• [What to do]:
Extract, from the records beneath this instruction, each line that contains the word "производот".

START Exercise data

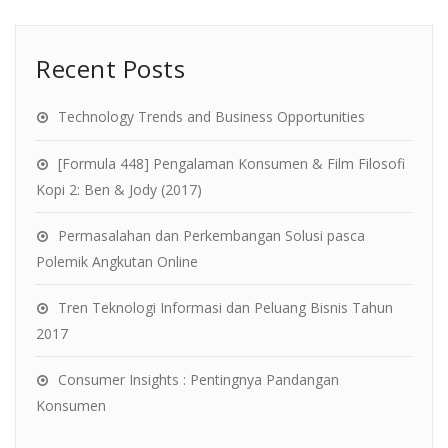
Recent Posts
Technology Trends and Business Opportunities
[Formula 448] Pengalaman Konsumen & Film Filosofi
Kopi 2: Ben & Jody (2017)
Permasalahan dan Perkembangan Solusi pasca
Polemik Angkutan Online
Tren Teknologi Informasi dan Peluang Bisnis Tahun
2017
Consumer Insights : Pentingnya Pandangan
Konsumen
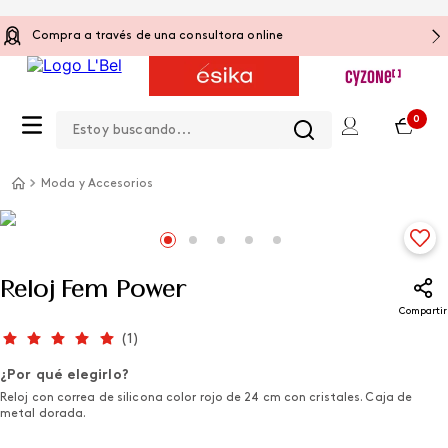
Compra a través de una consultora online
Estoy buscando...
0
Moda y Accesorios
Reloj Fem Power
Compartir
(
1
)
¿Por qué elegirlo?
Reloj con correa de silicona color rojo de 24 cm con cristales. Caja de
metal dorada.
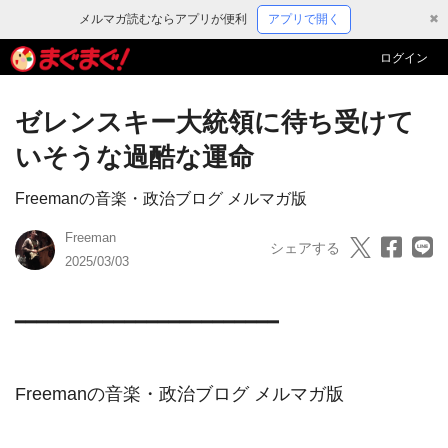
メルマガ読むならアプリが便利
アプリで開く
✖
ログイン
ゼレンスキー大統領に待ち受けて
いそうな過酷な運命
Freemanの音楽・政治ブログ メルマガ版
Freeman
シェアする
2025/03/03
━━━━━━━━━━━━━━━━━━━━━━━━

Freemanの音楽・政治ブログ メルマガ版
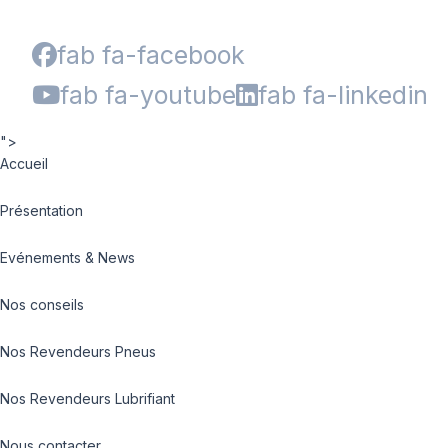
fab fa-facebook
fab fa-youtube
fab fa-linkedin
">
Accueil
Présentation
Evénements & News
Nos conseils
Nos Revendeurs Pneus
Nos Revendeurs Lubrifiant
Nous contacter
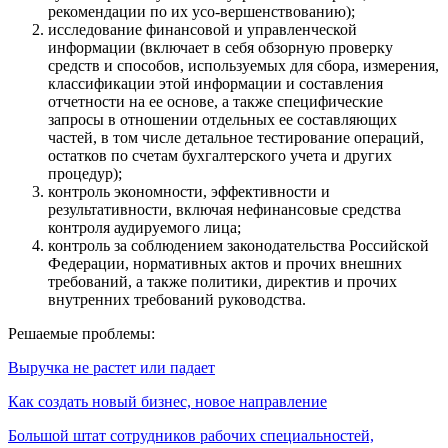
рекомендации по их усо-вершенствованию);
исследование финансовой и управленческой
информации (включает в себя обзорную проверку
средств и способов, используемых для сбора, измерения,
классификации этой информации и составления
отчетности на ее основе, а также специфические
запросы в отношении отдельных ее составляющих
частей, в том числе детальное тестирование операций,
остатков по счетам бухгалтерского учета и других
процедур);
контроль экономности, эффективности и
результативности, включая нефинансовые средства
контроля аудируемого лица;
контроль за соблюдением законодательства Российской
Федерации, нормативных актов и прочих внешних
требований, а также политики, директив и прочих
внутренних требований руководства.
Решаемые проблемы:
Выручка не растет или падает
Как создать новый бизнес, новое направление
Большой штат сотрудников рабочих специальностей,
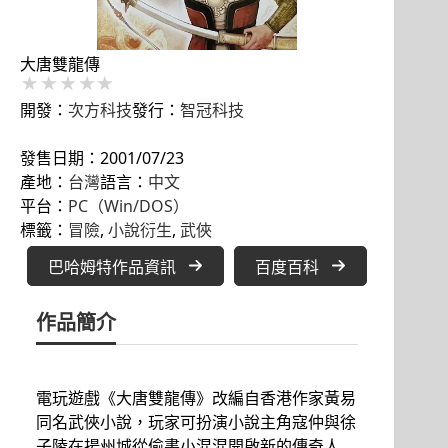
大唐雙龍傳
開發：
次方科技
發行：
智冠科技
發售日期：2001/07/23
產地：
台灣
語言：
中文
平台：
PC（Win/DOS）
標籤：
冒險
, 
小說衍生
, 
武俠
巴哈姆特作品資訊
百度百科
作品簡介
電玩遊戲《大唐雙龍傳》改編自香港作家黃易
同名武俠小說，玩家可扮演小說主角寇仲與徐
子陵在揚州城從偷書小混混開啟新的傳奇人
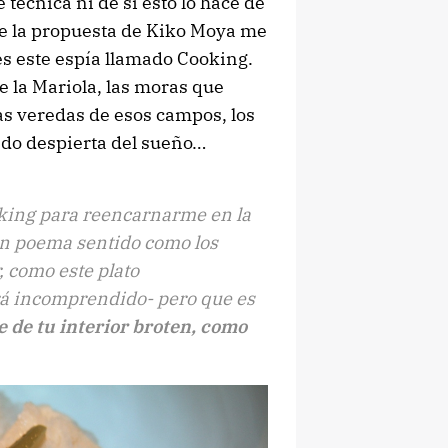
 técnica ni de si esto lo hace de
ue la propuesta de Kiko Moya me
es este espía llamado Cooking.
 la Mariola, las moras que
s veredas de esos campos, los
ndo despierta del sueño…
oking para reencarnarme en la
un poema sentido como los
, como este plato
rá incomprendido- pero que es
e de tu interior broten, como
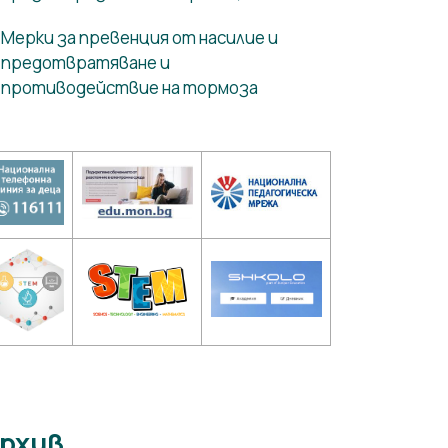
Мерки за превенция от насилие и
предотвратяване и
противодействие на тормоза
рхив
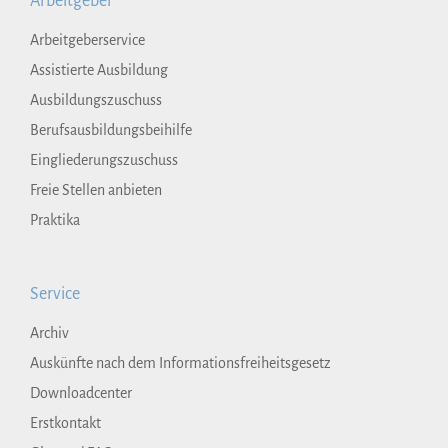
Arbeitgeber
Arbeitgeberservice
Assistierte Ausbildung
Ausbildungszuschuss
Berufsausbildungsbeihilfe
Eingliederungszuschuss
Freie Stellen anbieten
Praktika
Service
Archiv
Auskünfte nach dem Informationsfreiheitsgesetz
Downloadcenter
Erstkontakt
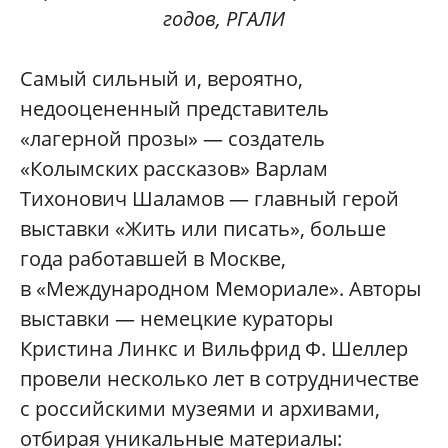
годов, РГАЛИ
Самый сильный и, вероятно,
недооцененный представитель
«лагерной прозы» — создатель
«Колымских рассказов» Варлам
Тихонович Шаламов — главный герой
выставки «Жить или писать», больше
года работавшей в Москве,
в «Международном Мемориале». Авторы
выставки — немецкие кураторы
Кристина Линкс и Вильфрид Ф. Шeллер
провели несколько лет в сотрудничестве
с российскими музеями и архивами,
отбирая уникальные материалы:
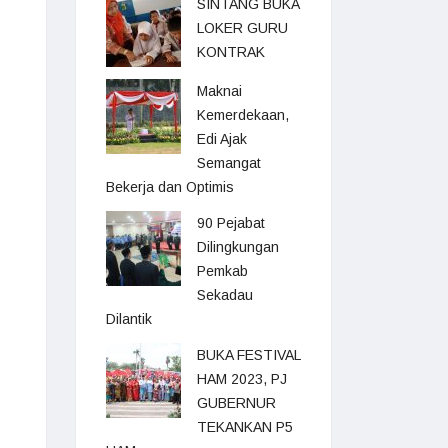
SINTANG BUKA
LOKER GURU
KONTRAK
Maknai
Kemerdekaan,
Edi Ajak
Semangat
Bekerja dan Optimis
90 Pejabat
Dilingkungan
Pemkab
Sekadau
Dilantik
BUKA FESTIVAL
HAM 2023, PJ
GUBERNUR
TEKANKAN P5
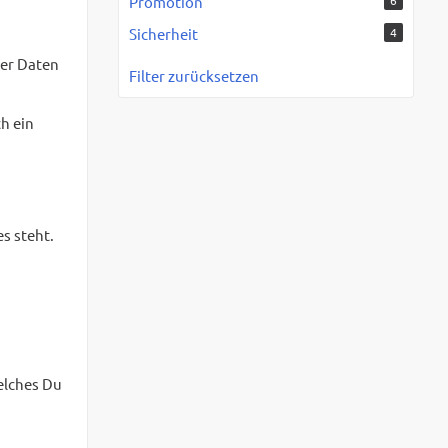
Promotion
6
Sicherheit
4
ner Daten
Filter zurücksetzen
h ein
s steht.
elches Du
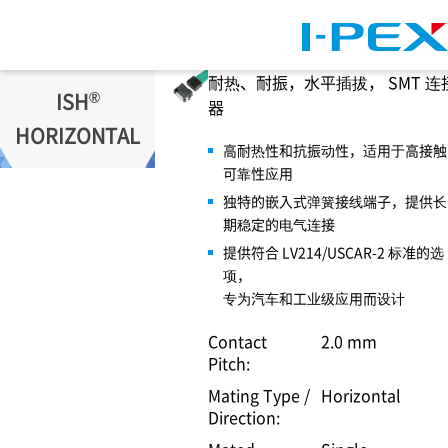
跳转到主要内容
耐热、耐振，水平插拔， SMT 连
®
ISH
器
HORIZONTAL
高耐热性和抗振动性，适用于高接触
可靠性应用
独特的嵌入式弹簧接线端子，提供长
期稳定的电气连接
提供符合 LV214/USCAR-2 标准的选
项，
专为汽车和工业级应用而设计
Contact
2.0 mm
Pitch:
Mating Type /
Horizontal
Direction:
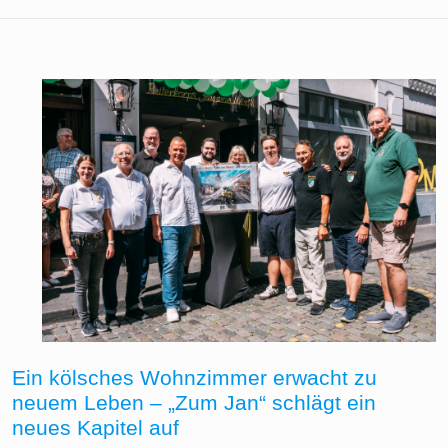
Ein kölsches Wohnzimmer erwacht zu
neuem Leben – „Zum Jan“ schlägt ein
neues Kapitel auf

END Exercise data
START Exercise data

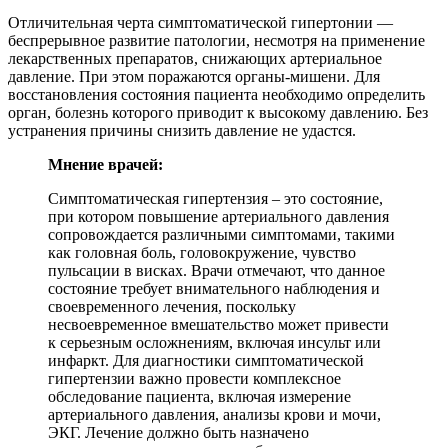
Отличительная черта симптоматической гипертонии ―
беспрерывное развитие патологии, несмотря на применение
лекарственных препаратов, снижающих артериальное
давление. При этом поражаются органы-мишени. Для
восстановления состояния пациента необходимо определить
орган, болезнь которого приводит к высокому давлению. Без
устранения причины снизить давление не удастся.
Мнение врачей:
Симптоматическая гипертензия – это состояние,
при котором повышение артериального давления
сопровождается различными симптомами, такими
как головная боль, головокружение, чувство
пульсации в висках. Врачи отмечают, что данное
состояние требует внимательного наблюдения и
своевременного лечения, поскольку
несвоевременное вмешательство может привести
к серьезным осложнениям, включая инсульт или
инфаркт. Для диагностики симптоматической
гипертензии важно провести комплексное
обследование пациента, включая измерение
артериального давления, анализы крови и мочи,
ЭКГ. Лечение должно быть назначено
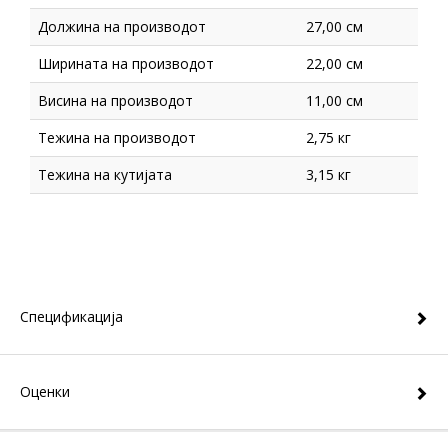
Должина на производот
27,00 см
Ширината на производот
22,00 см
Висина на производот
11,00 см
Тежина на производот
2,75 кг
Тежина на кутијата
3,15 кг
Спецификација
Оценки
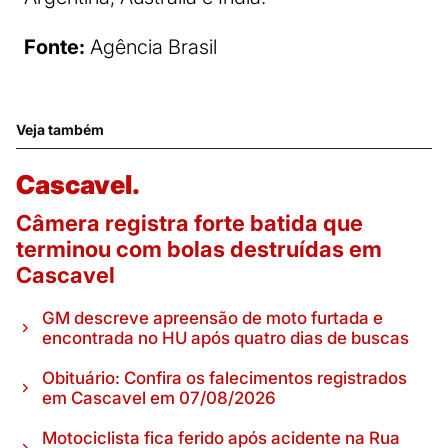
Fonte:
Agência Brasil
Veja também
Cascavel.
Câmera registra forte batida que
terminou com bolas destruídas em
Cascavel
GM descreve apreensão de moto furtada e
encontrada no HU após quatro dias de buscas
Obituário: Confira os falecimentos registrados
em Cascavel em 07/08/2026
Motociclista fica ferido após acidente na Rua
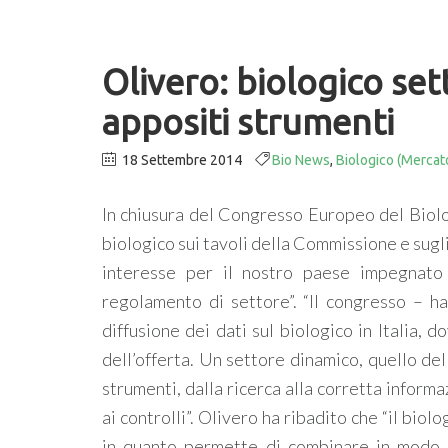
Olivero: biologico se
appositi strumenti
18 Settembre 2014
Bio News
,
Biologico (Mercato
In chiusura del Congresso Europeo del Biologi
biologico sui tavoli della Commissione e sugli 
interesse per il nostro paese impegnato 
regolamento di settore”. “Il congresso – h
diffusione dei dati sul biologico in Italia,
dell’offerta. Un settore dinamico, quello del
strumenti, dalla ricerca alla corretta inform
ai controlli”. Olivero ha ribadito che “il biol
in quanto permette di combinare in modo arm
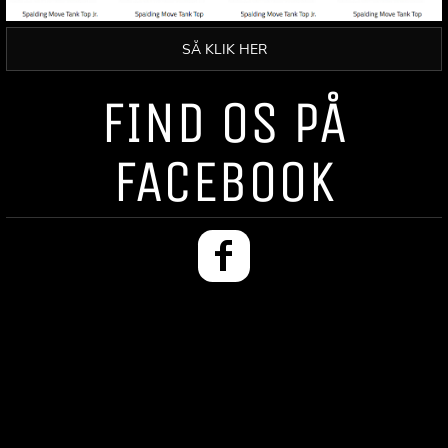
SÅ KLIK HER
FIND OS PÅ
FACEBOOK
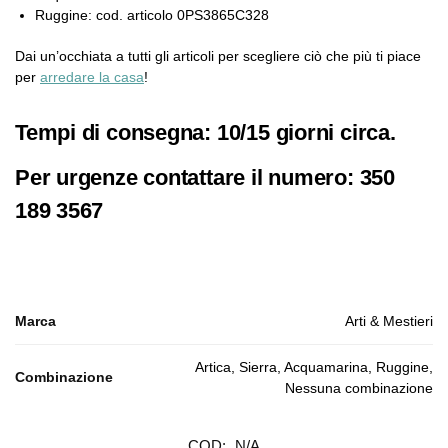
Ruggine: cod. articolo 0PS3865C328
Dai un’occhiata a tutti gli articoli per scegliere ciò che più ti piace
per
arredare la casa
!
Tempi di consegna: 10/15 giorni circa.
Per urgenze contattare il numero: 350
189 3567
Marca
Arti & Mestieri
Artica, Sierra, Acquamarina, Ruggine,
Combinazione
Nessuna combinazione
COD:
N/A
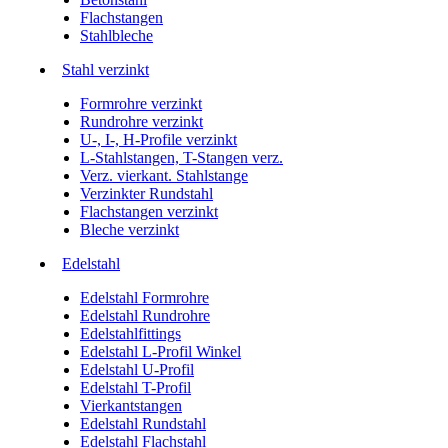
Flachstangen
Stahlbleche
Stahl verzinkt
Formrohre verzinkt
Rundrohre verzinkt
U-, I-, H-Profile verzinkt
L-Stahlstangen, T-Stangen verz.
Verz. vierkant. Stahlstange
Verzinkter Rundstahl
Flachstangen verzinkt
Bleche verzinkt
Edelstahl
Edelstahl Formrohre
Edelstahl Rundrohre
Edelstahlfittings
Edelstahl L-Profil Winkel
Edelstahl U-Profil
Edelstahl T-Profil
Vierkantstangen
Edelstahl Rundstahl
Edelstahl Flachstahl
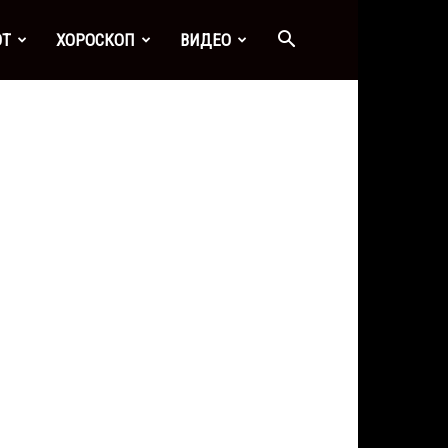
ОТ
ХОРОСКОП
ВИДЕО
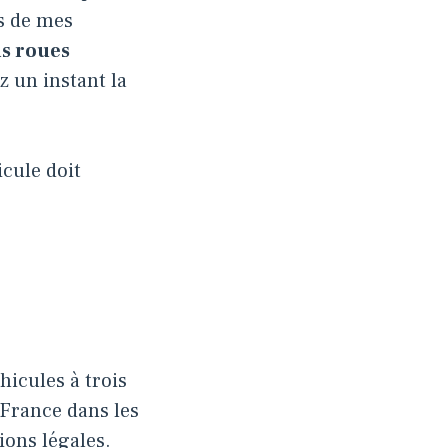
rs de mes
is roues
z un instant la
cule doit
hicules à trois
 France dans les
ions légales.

END Exercise data

• [Completed task]:
Должина на производот
Ширината на производот
Висина на производот
Тежина на производот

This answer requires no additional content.